The important thing is what's know as the "Agent of Change" principle, which means that if someone puts up flats or converts something near or on top of an existing venue, the onus falls on them, as the 'agent of change' to mitigate things like noise. In other words, you can't throw up cheap flats without any soundproofing next to an existing late night club, and then act all surprised when people move in and complain about noise, and get the club shut down. As the flats are the agent of change, they should incorporate adequate sound proofing in their design, rather than put the burden on the club to do so, or to be quieter.
So, this point is increasingly important, and in paragraph 21 it's stated that the Greater London Authority would require any planning permission that's eventually granted to make sure that there is sufficient insulation, and a plan for customer dispersal - a point that was also touched on at the meeting.
In effect, you can take this is as fairly strongly worded reminder - that the Mayor's office does not want to see The Backstreet "set up to fail" by being moved into a new venue, and then subjected to complaints from the neighbours.
It's also worth noting, in passing, paragraph 17 of the report, which says in full
“The Backstreet” nightclub is operating from a basement at the site.
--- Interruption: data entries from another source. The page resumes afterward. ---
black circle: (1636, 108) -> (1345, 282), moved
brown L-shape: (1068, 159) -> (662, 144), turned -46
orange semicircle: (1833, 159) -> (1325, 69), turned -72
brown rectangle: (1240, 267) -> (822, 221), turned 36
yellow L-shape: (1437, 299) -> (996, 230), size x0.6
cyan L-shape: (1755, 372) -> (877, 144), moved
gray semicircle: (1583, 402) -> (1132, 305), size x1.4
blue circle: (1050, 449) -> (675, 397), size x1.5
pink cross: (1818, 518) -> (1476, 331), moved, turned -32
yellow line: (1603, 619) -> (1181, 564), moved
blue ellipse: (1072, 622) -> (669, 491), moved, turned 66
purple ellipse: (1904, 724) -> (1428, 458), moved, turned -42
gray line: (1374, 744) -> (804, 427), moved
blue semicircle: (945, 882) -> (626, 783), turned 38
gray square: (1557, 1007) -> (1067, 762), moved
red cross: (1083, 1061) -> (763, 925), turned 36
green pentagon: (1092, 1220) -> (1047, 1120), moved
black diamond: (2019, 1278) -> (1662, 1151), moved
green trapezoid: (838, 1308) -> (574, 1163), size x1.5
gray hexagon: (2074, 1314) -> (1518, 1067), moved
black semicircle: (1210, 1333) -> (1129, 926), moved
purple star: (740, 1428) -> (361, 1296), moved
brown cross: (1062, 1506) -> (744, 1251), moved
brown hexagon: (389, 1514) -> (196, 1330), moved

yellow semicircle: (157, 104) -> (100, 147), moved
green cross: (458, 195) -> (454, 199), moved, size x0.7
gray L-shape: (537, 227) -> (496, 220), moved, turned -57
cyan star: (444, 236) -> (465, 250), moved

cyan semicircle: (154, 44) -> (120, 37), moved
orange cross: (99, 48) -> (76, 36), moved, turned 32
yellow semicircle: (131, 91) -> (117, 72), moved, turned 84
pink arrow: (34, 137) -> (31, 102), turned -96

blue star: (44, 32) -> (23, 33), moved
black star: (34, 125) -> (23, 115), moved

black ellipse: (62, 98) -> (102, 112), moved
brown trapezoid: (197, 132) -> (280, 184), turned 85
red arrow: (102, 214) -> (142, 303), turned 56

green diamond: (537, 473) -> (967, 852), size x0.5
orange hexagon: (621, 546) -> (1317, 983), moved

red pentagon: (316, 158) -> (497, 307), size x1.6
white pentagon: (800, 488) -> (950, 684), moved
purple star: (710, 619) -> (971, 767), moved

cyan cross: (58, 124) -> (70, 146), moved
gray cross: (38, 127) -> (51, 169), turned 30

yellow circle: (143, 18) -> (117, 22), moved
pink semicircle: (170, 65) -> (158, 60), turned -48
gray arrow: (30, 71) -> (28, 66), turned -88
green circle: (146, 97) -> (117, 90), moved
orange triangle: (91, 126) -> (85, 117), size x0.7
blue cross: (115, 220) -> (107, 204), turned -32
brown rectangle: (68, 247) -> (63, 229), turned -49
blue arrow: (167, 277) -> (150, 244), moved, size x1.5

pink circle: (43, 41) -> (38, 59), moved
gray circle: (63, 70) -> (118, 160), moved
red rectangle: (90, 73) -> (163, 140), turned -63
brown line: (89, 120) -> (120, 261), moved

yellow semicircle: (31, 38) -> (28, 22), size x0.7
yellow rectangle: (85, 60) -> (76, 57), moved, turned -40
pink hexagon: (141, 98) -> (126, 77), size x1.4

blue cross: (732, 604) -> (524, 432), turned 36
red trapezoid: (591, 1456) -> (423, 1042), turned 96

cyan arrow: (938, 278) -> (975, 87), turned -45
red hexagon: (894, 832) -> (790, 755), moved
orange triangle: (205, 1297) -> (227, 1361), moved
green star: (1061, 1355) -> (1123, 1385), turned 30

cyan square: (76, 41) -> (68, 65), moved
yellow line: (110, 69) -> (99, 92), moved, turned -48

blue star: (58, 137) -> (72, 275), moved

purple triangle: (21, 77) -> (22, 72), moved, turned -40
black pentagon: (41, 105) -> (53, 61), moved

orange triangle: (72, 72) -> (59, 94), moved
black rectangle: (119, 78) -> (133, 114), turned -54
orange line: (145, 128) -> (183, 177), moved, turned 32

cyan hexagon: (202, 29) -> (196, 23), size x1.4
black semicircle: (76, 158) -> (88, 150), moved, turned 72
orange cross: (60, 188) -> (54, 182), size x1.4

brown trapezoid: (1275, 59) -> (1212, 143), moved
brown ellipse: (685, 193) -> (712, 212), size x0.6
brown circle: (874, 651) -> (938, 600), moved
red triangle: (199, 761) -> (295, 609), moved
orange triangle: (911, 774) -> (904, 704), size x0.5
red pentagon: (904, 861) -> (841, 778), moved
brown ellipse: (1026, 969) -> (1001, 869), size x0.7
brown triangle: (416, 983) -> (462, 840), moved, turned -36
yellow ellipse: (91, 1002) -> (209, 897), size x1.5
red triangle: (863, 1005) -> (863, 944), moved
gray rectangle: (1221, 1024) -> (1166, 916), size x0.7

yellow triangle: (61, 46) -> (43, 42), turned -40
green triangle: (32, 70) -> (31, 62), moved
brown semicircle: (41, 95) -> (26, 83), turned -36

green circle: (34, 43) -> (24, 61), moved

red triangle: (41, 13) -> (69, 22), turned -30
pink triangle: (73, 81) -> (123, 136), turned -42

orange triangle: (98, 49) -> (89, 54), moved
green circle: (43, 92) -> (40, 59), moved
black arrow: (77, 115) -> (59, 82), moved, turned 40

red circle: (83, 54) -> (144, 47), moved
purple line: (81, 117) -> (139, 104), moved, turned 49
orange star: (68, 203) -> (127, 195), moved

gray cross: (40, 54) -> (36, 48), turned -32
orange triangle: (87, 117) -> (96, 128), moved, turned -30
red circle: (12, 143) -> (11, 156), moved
The Backstreet is an LGBT+ venue which is understood to have been operating for 32 years, and has an international membership of some 6,000 people. The venue, informally known as ‘London’s Leather Bar’, operates a strict dress code which has led to it establishing a unique reputation in the capital as a valued nightclub and social facility for a distinct part of the gay community.
So, clearly we have got the club on the radar - and on a personal note it's nice to see the tag line "London's Leather Bar," which was originally coined at BLUF HQ, find its way into an official GLA report.
We're back to the waiting game, I'm afraid. The ball is pretty firmly in the developer's court now, as to whether or not they want to appeal the decision, or to submit a new application.
Whichever they try, it does at least seem from the GLA report and the Mayor's decision that protecting the club, and making sure that it's not at immediate risk from new neighbours complaining, is going to be a key factor in whether or not redevelopment happens.